Two Nashville restaurants sued their insurance company in recent weeks over rejected claims from lost business due to the pandemic.
The lawsuits were filed separately by the downtown restaurant Woolworth on 5th and Pemrose, which is in the Gulch against the Cincinnati Insurance Company. The restaurants are both represented by the Frazer Law.
Woolworth and Pemrose were faced with the same catastrophic loss of business as other Nashville restaurants when Mayor John Cooper’s administration and then Gov. Bill Lee instituted orders banning in-person dining.
The restaurants filed claims with the Cincinnati Insurance Company, but those claims were quickly rejected, according to the lawsuits. Importantly, the restaurants claim that their policies did not include provisions for pandemics.
“Moreover, unlike many commercial property policies available in the market, the policies sold by Defendants do not include an exclusion for loss caused by a virus,” Pemrose argued in its lawsuit filed on Monday. “Thus, (Pemrose) reasonably expected that the insurance it purchased from Defendants would and did include coverage for property damage and business interruption losses caused by viruses like the COVID- 19 coronavirus.”

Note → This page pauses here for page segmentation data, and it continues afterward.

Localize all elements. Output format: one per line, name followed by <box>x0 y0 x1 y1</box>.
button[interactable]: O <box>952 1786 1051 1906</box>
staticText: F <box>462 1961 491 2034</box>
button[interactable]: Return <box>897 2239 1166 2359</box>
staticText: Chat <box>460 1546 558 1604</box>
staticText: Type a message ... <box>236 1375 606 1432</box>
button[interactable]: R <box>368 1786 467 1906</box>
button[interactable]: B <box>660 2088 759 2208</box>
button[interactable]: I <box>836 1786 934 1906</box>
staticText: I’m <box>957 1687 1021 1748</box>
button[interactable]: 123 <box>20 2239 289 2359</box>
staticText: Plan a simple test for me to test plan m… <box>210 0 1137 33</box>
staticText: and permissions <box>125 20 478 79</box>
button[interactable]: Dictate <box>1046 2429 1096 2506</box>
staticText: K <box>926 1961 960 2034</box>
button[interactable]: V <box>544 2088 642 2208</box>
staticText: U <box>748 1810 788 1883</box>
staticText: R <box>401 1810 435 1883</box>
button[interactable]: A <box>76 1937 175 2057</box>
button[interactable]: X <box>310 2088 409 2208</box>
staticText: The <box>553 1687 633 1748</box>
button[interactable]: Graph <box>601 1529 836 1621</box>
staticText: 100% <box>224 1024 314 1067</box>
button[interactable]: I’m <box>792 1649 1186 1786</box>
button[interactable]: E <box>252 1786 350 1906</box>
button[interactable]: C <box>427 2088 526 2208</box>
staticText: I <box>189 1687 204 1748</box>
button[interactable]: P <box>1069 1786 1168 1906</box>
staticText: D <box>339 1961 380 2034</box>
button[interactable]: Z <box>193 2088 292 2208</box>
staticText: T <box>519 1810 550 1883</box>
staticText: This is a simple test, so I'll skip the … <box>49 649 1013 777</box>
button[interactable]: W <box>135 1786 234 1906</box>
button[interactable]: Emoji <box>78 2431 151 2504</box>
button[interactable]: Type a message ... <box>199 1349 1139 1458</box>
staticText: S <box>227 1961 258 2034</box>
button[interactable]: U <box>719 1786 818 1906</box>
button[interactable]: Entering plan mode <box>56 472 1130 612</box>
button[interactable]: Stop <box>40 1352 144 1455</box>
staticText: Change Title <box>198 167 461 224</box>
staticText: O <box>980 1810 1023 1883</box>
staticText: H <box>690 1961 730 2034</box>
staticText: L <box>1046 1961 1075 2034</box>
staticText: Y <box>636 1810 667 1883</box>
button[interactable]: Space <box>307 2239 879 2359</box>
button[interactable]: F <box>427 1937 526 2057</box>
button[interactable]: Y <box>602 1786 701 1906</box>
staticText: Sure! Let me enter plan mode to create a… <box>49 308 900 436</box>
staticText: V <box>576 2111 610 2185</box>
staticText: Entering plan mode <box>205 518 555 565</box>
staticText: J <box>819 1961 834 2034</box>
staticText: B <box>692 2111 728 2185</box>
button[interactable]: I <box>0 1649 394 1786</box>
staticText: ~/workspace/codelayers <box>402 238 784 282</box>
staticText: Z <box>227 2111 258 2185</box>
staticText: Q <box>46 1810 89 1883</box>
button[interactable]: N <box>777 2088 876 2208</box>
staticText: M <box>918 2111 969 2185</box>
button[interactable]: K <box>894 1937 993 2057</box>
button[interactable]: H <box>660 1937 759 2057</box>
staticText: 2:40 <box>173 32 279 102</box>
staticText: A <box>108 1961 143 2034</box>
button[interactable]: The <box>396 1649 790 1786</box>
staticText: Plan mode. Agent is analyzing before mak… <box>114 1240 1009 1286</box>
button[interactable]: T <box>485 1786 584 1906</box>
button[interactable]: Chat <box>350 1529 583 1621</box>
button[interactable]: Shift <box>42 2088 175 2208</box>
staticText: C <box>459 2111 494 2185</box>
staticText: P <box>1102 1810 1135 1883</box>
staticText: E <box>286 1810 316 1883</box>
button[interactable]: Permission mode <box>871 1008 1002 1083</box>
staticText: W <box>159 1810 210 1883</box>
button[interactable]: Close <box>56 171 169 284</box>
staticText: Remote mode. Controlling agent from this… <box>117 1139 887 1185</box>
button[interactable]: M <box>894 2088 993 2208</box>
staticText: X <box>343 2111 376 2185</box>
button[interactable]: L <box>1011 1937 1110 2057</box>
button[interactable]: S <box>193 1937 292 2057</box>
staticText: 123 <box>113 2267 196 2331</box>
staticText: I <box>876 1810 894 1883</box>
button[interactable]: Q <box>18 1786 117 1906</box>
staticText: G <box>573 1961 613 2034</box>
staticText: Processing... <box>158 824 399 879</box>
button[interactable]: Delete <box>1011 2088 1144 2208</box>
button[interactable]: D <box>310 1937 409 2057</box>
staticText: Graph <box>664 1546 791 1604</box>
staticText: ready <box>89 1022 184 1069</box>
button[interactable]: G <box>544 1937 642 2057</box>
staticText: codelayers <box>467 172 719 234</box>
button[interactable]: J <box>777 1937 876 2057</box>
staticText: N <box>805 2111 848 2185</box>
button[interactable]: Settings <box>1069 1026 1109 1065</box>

That’s an important issue, because many other restaurants and music venues’ insurance policies include specific provisions that a pandemic is not a reason to file a claim.

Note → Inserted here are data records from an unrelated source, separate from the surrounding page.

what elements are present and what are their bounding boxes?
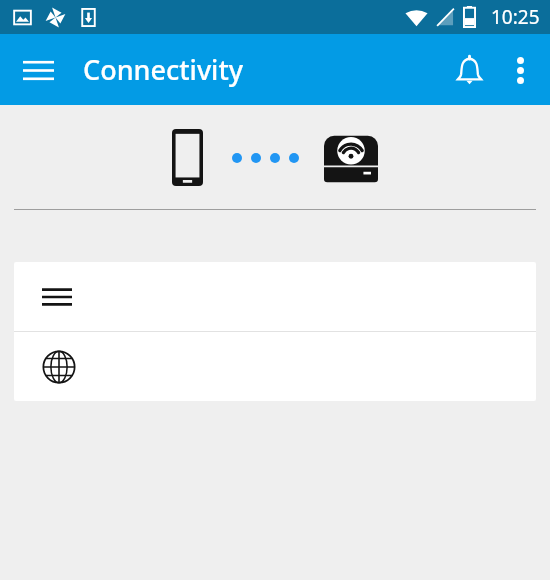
staticText: Connectivity (83, 51, 244, 88)
button[interactable]: More options (496, 46, 544, 94)
button[interactable]: Notifications (442, 43, 496, 97)
button[interactable]: Open navigation menu (10, 42, 66, 98)
staticText: 10:25 (491, 4, 540, 30)
button[interactable]: Network (14, 332, 536, 401)
button[interactable]: List view (14, 262, 536, 331)
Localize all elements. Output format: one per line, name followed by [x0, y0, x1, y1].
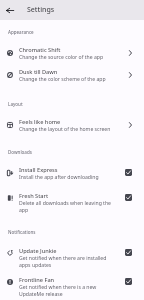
staticText: Settings [27, 5, 55, 15]
button[interactable]: Open [124, 122, 132, 128]
staticText: Fresh Start [19, 192, 49, 200]
button[interactable]: Frontline Fan [0, 276, 144, 298]
other: Fresh Start [7, 195, 13, 201]
button[interactable]: Toggle setting [124, 278, 132, 285]
button[interactable]: Chromatic Shift [0, 46, 144, 61]
staticText: Appearance [8, 29, 34, 35]
button[interactable]: Toggle setting [124, 249, 132, 256]
staticText: Chromatic Shift [19, 46, 61, 54]
staticText: Get notified when there is a new UpdateM… [19, 284, 114, 298]
staticText: Change the color scheme of the app [19, 76, 106, 83]
staticText: Change the source color of the app [19, 54, 104, 61]
staticText: Update Junkie [19, 247, 57, 255]
button[interactable]: Toggle setting [124, 194, 132, 201]
staticText: Get notified when there are installed ap… [19, 255, 114, 269]
button[interactable]: Feels like home [0, 118, 144, 133]
button[interactable]: Install Express [0, 166, 144, 181]
staticText: Install Express [19, 166, 58, 174]
other: Install Express [7, 170, 13, 176]
button[interactable]: Toggle setting [124, 169, 132, 176]
staticText: Downloads [8, 149, 32, 155]
button[interactable]: Open [124, 72, 132, 78]
other: Frontline Fan [7, 279, 13, 285]
other: Update Junkie [7, 250, 13, 256]
button[interactable]: Update Junkie [0, 247, 144, 269]
staticText: Dusk till Dawn [19, 68, 58, 76]
other: Dusk till Dawn [7, 72, 13, 78]
staticText: Install the app after downloading [19, 174, 99, 181]
staticText: Delete all downloads when leaving the ap… [19, 200, 114, 214]
button[interactable]: Back [0, 0, 20, 20]
other: Feels like home [7, 122, 13, 128]
button[interactable]: Fresh Start [0, 192, 144, 214]
button[interactable]: Open [124, 50, 132, 56]
other: Chromatic Shift [7, 50, 13, 56]
staticText: Notifications [8, 229, 36, 235]
staticText: Feels like home [19, 118, 61, 126]
staticText: Layout [8, 101, 23, 107]
staticText: Frontline Fan [19, 276, 55, 284]
button[interactable]: Dusk till Dawn [0, 68, 144, 83]
staticText: Change the layout of the home screen [19, 126, 111, 133]
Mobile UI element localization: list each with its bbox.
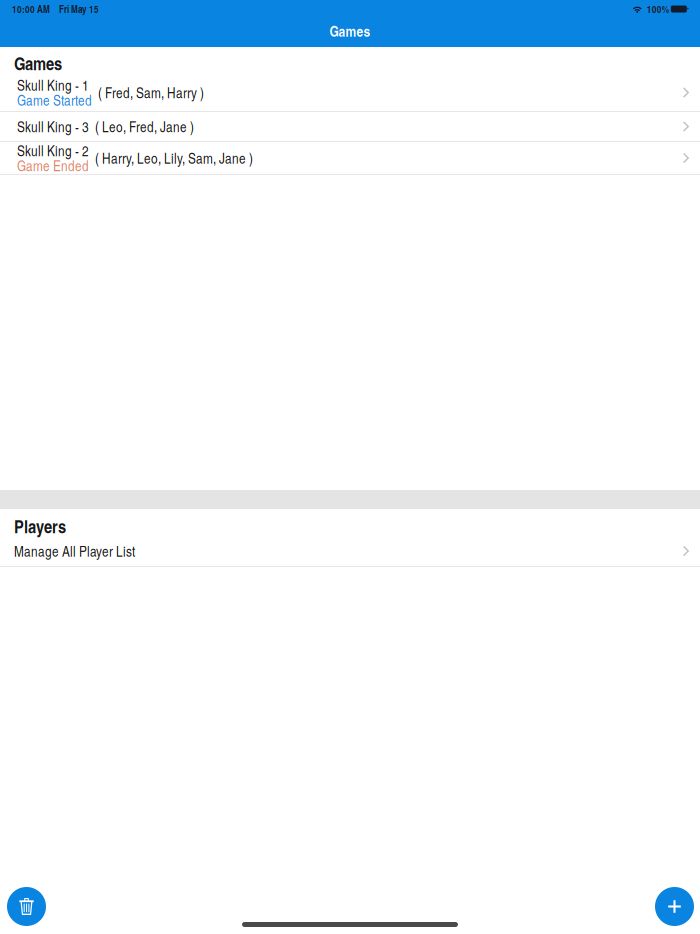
staticText: Game Ended [17,156,89,175]
staticText: ( Harry, Leo, Lily, Sam, Jane ) [95,148,253,168]
button[interactable]: Skull King - 2 [0,142,700,174]
staticText: Game Started [17,90,92,110]
staticText: Skull King - 2 [17,141,89,160]
button[interactable]: Add game [655,887,694,926]
button[interactable]: Delete game [7,887,46,926]
staticText: Skull King - 3 [17,117,89,136]
staticText: Fri May 15 [59,2,99,16]
staticText: Games [14,50,62,76]
staticText: Players [14,513,66,539]
staticText: 100% [647,2,669,16]
staticText: ( Fred, Sam, Harry ) [98,83,204,102]
staticText: Skull King - 1 [17,75,89,95]
button[interactable]: Manage All Player List [0,536,700,566]
staticText: ( Leo, Fred, Jane ) [95,117,194,136]
staticText: 10:00 AM [12,2,50,16]
staticText: Manage All Player List [14,541,135,561]
button[interactable]: Skull King - 1 [0,74,700,111]
button[interactable]: Skull King - 3 [0,112,700,141]
staticText: Games [330,21,370,41]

In exhibits attached to the lawsuits, the Cincinnati Insurance Company rejected the claims arguing in part that the COVID-19 virus did not represent property damage.
The federal lawsuits represent the latest battlefront for Nashville’s beleaguered hospitality industry, which has been decimated by the COVID-19 pandemic. Before March, Nashville’s restaurant scene was frequently the subject of national media attention and its hospitality industry, especially leisure hospitality, was among the most successful in the nation.

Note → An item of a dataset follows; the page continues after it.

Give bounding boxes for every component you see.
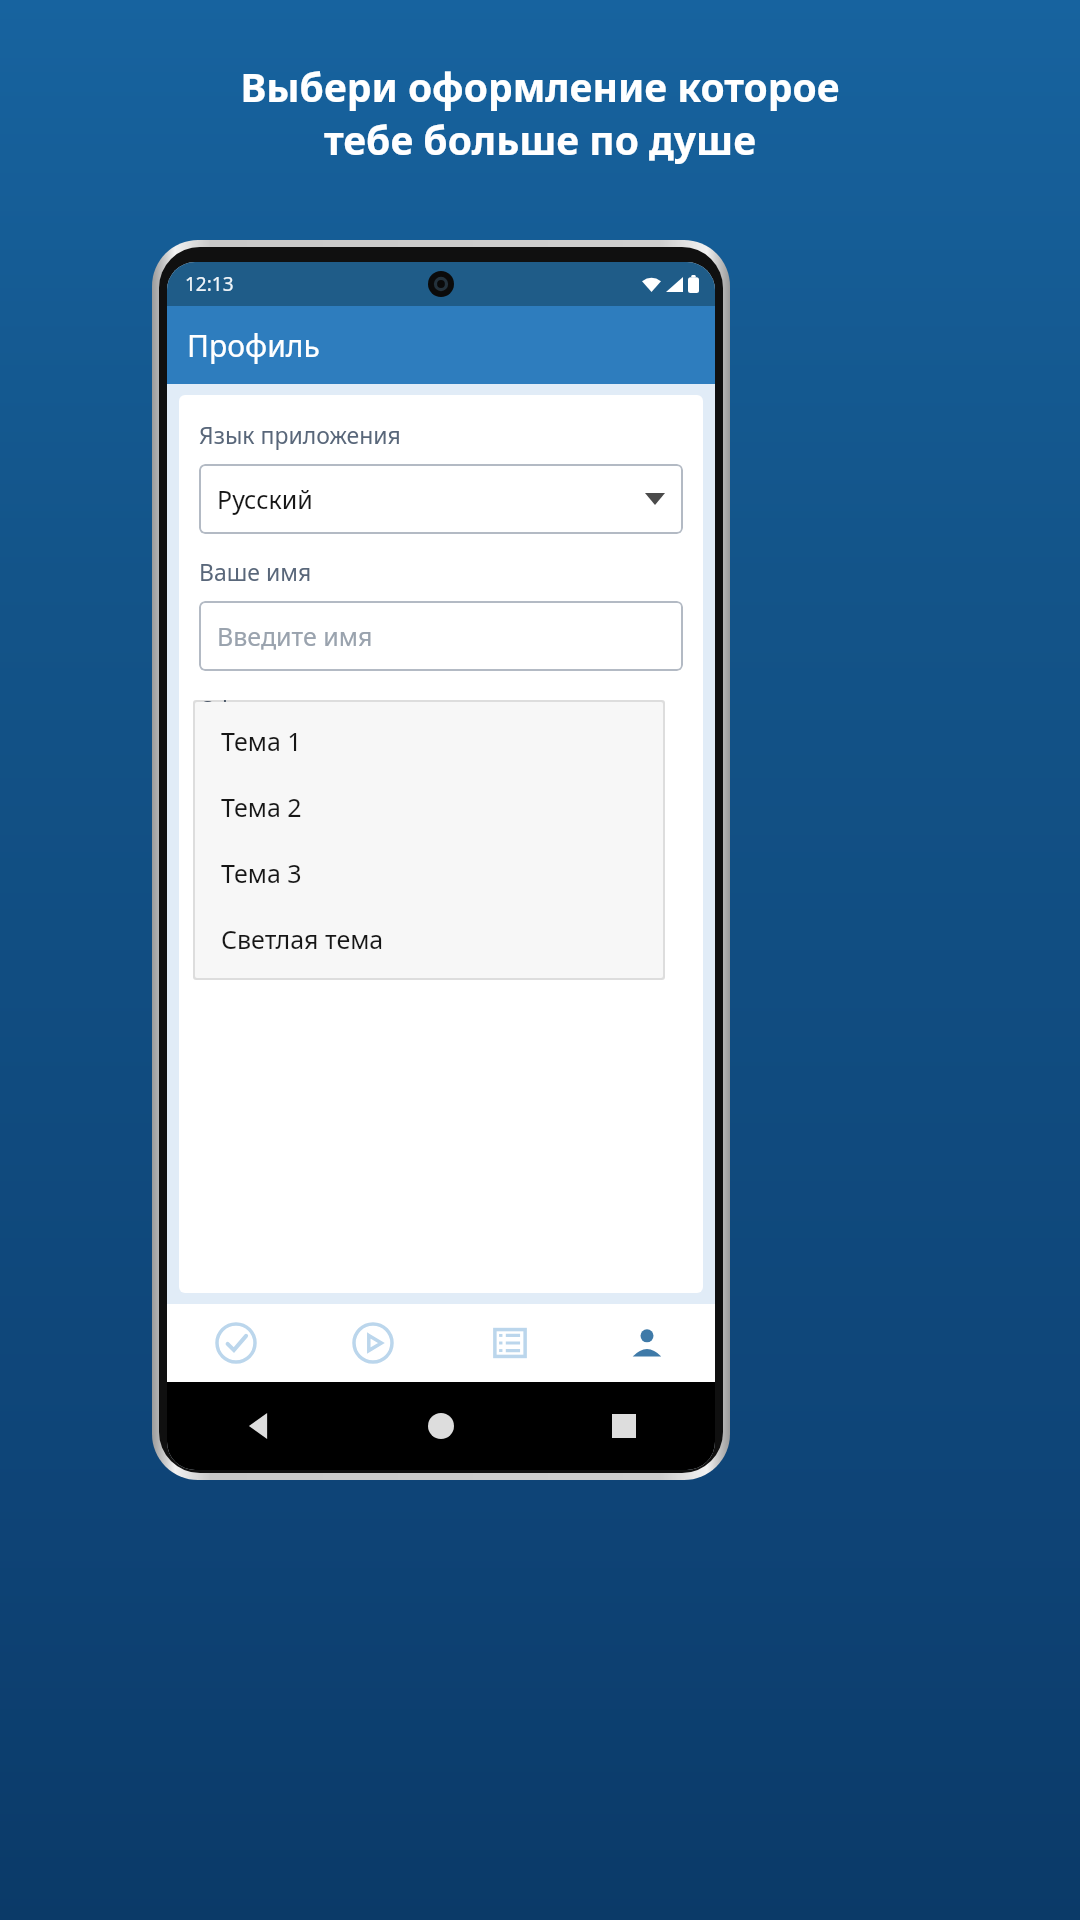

Pemrose launched last year in the Gulch just a few doors down from another highly regarded restaurant also led by chef Matt Bolus. The seafood hotspot took over the space previously occupied by Fin & Pearl.
Pemrose announced it is temporarily closed in a post on its website.
“Pemrose is closed until further notice,” the post reads. “We have taken the steps to prioritize the safety and well-being of our team members, guests and the Gulch community. Together we will get through these troublesome times, but for now, we’d like to thank you for your understanding and loyalty. We very much look forward to having you as our guest very soon.”
Woolworth on 5th, the downtown restaurant that became a Civil Rights touchstone where students protested racial discrimination with lunch counter sit-ins, reopened in 2018 after being closed for many years. Like Pemrose, Woolworth on 5th is closed because of the pandemic.
Cooper announced this week that Nashville will enter phase two of its recovery, allowing restaurants to serve patrons at 75 percent capacity with strict social distancing guidelines.
Tennessee Lookout reporter Anita Wadhwani contributed reporting.